If we regard intelligence and love in their highest antithesis, the one appears as the appropriative, the other as the self-devoting conception of things. But since we form a conception of things and make them our own only in proportion to our intelligence, our attitude towards them must be according to this measure; and since there is no action without reaction, intelligence must be broadened by love as well as love clarified by intelligence. The highest of all is intelligence; but it is love that first lends it creative power; without love it cannot create, but only destroy. Everything great and noble that man can point out as his work is due to love—love of mankind, love of country, love of knowledge, love of art, love of labor in general. If the devotion is deficient in purity, determined by extraneous motives, the work will bear marks of the deficiency. The reason why the power of love is so much greater than every other power is that its all-embracing, boundless character reacts upon it as a feeling of eternity, enabling it to undertake all things, as if it might conquer even death. Life, considered in its parts, is cheerless; but love, regarding it in its totality, points out to it the way of salvation through itself. Love is the concrete element which exalts the abstraction of Intelligence to incarnate Idea; therefore is love the idealizing principle from which intelligence draws belief in its own aims. And if one questions whence comes the conception of immortality, impossible to be won from experience, love must confess itself guilty of originating it, being unable, to exist without this self-delusion.
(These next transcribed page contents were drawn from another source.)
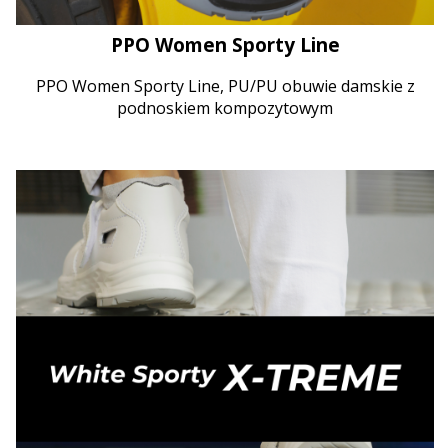
PPO Women Sporty Line
PPO Women Sporty Line, PU/PU obuwie damskie z
podnoskiem kompozytowym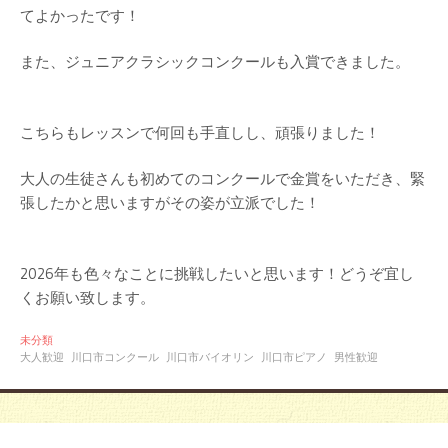
てよかったです！
また、ジュニアクラシックコンクールも入賞できました。
こちらもレッスンで何回も手直しし、頑張りました！
大人の生徒さんも初めてのコンクールで金賞をいただき、緊
張したかと思いますがその姿が立派でした！
2026年も色々なことに挑戦したいと思います！どうぞ宜し
くお願い致します。
未分類
大人歓迎
川口市コンクール
川口市バイオリン
川口市ピアノ
男性歓迎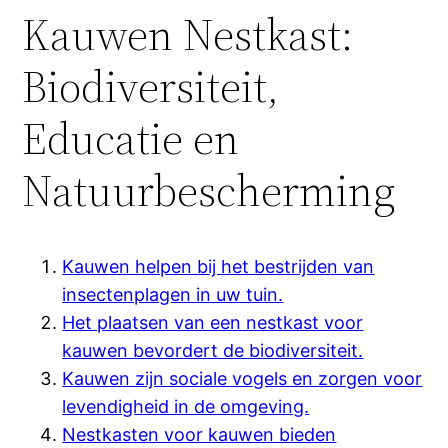
Kauwen Nestkast:
Biodiversiteit,
Educatie en
Natuurbescherming
Kauwen helpen bij het bestrijden van
insectenplagen in uw tuin.
Het plaatsen van een nestkast voor
kauwen bevordert de biodiversiteit.
Kauwen zijn sociale vogels en zorgen voor
levendigheid in de omgeving.
Nestkasten voor kauwen bieden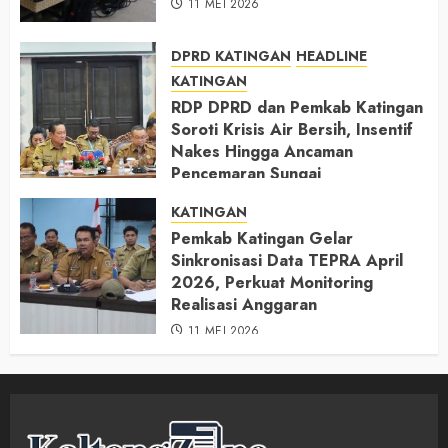
11 MEI 2026
DPRD KATINGAN
HEADLINE
KATINGAN
RDP DPRD dan Pemkab Katingan
Soroti Krisis Air Bersih, Insentif
Nakes Hingga Ancaman
Pencemaran Sungai
11 MEI 2026
KATINGAN
Pemkab Katingan Gelar
Sinkronisasi Data TEPRA April
2026, Perkuat Monitoring
Realisasi Anggaran
11 MEI 2026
Carneri thus places himself in direct opposition to Schopenhauer's and Hartmann's notion of love, which, he says, "falls like a deep shadow over their whole conception of the world"; and he pleads in favor of a standpoint which shall make self-perfection the aim of existence for woman as for man. He propounds a theory of education for woman which, according to his own statement, places him at one in spirit with Mill; but he avers that he cannot follow the latter in his more extreme views, which, he says, were evidently assumed by Mill only in view of the strength of the enemy with which he had to contend. The book ends with the following paragraph:—

"We do not run after ideals; hence no plan floats before us, according to which the world should be shaped anew. He who understands how to read the book of History knows that, in no one place does the identity of form and content come more clearly into view than in others, and that, with every new content, there is always a new form also. The modern state has by no means outlived itself yet, and those who endeavor to do away with it know not what they are about. Instead of thinking upon a new form, let us devote our care to the clarification of the content. No one deceives himself as to the suffering in the world; but he deceives himself who thinks that he alone can bring about a better condition. Only the action of all can better things. Therefore, that which remains for us to do can be summed up in these few words: Let us make every effort possible to place every one in a position to help himself. This is the only ethical conception of universal reform. Let us prize knowledge above all things, and let us show that we so prize it by increasing it and diffusing it as much as lies in our power; let us prize it above all things, and prove that we do so by using it for the good of mankind. By knowledge we have become human beings, because knowledge has brought us to a comprehension of the Beautiful and the Good. It is knowledge that sets life an end in the attainment of the Good, and knowledge that glorifies our path to that end. Let us educate for ourselves wives that shall not merely dimly feel what we think, but such as will bring to the execution of our will a clear understanding. Let us educate for ourselves wives who, fired by the same feelings as our own, will unite their efforts with ours in the education of a generation that shall take morally the stand upon which the science of the century finds itself. Let us seek true happiness if we would find virtue. It is to no wisdom, but it is likewise to no foolishness that we owe the existence of the world. Man can be foolish; but he can also be wise; and if he is wise, then the world too is wisely arranged."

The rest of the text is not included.